An environmentally degradable multicomponent composite fiber produced by spinning a plurality of molten compositions,
The molten composition comprises a material selected from the group consisting of unstructured starch, a biodegradable thermoplastic polymer having a molecular weight of less than 500,000 g / mol, and combinations thereof;
At least one molten composition comprises unstructured starch;
And all are the environmentally degradable multicomponent composite fiber characterized by the total water content of the said molten composition being less than 1%. At least one of the molten compositions is
a. Unstructured starch,
b. A biodegradable thermoplastic polymer having a molecular weight of less than 500,000, and c. The environmentally degradable multicomponent composite fiber according to claim 1, further comprising a plasticizer.   2. The at least one molten composition comprises unstructured starch, and at least other molten compositions all comprise a biodegradable thermoplastic polymer having a molecular weight of less than 500,000 g / mol.

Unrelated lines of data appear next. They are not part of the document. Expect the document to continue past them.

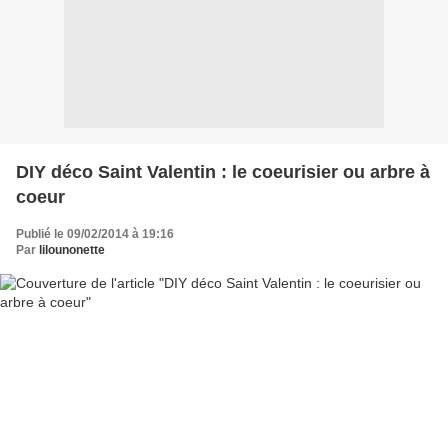
DIY déco Saint Valentin : le coeurisier ou arbre à
coeur
Publié le 09/02/2014 à 19:16
Par
lilounonette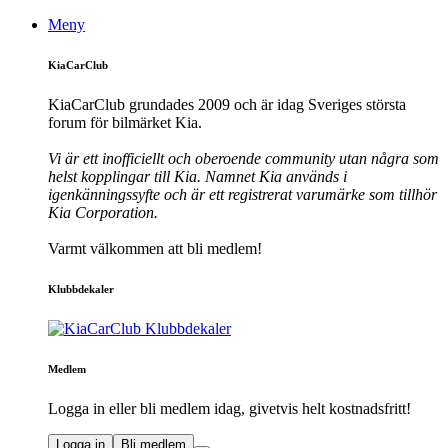
Meny
KiaCarClub
KiaCarClub grundades 2009 och är idag Sveriges största
forum för bilmärket Kia.
Vi är ett inofficiellt och oberoende community utan några som
helst kopplingar till Kia. Namnet Kia används i
igenkänningssyfte och är ett registrerat varumärke som tillhör
Kia Corporation.
Varmt välkommen att bli medlem!
Klubbdekaler
Medlem
Logga in eller bli medlem idag, givetvis helt kostnadsfritt!
Logga in
Bli medlem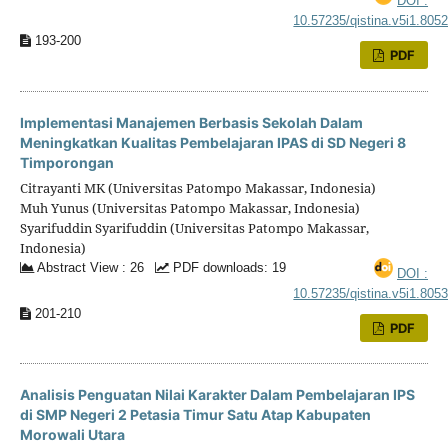
DOI :
10.57235/qistina.v5i1.805
193-200
PDF
Implementasi Manajemen Berbasis Sekolah Dalam
Meningkatkan Kualitas Pembelajaran IPAS di SD Negeri 8
Timporongan
Citrayanti MK (Universitas Patompo Makassar, Indonesia)
Muh Yunus (Universitas Patompo Makassar, Indonesia)
Syarifuddin Syarifuddin (Universitas Patompo Makassar,
Indonesia)
Abstract View : 26
PDF downloads: 19
DOI :
10.57235/qistina.v5i1.805
201-210
PDF
Analisis Penguatan Nilai Karakter Dalam Pembelajaran IPS
di SMP Negeri 2 Petasia Timur Satu Atap Kabupaten
Morowali Utara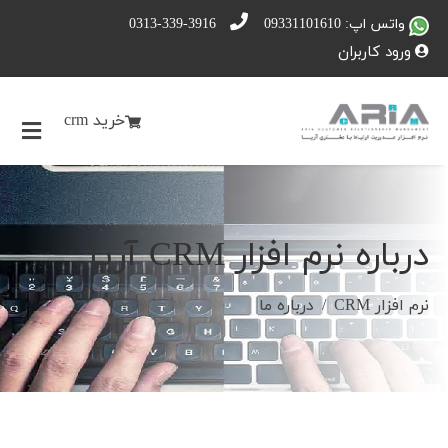
واتس اپ: 09331101610
0313-339-3916
ورود کاربران
خرید crm
درباره نرم افزار CRM آریا
نرم افزار CRM
درباره ما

The environmentally degradable multicomponent composite fiber described in 1.   The environment-decomposable multicomponent composite fiber according to any one of claims 1 to 3, wherein the fiber has a diameter of less than 200 micrometers.   The environmentally degradable multicomponent composite fiber according to any one of claims 1 to 4, wherein the fiber is splittable.   A nonwoven fabric web comprising the environmentally degradable multicomponent composite fiber according to any one of claims 1 to 5. A nonwoven web comprising environmentally degradable multicomponent composite fibers produced by spinning a plurality of molten compositions,
The molten composition comprises a material selected from the group consisting of unstructured starch, biodegradable thermoplastic polymer having a molecular weight of less than 500,000 g / mol, and combinations thereof;
At least one molten composition comprises unstructured starch;
And the nonwoven fabric web characterized by the total water content of the said molten composition being less than 1% in any case.   The nonwoven fabric web according to any one of claims 6 and 7, wherein the environmentally degradable multicomponent composite fibers are blended with other synthetic fibers or natural fibers and bonded together.   A disposable article comprising the nonwoven web according to any one of claims 6 to 8. The environmentally degradable multicomponent composite fiber according to claim 1,
The multicomponent composite fiber has a sheath-core shape;
An environmentally degradable multicomponent composite fiber, wherein the sheath comprises unstructured starch and a plasticizer, and the core comprises a biodegradable thermoplastic polymer having a molecular weight of less than 500,000 g / mol. The environmentally degradable multicomponent composite fiber according to claim 1,
The multicomponent composite fiber has a sheath-core shape;
An environmentally degradable multicomponent composite fiber, wherein the sheath comprises a biodegradable thermoplastic polymer having a molecular weight of less than 500,000 g / mol, and the core comprises unstructured starch and a plasticizer.   The multi-component composite fiber according to claim 1, wherein the unstructured starch can be obtained from at least one starch and at least one plasticizer. A method for producing an environmentally degradable multicomponent composite fiber by melt spinning,
The molten composition comprises a material selected from the group consisting of unstructured starch, biodegradable thermoplastic polymer having a molecular weight of less than 500,000 g / mol, and mixtures thereof;
At least one molten composition comprises unstructured starch;
And in any case, the total water content of the molten composition is less than 1%.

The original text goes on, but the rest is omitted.